▸ What is needed: Without including any pictures, give back all of the data exactly.

Page images and extracted text
* * * * *

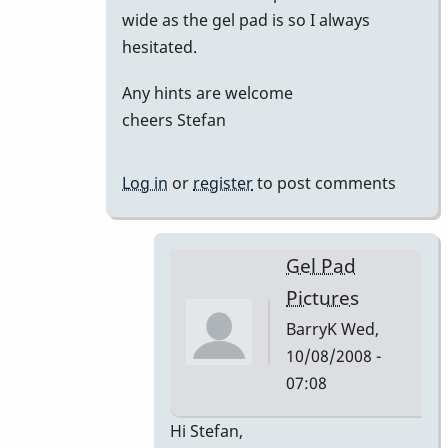
wide as the gel pad is so I always
hesitated.
Any hints are welcome
cheers Stefan
Log in
or
register
to post comments
Gel Pad
Pictures
BarryK
Wed,
10/08/2008 -
07:08
In
Hi Stefan,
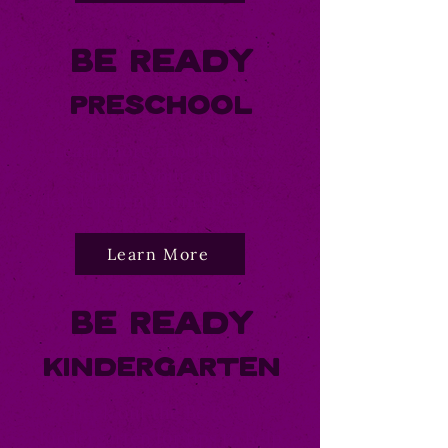
Be Ready
Preschool
Learn more about how to
support your child's
development from ages 3-5.
Learn More
Be Ready
Kindergarten
Check out the Be Ready
Kindergarten for tips to help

* * * * *

▸ Result for this exercise:
wide as the gel pad is so I always
hesitated.
Any hints are welcome
cheers Stefan
Log in
or
register
to post comments
Gel Pad
Pictures
BarryK
Wed,
10/08/2008 -
07:08
In
Hi Stefan,
Be Ready
Preschool
Learn more about how to
support your child's
development from ages 3-5.
Learn More
Be Ready
Kindergarten
Check out the Be Ready
Kindergarten for tips to help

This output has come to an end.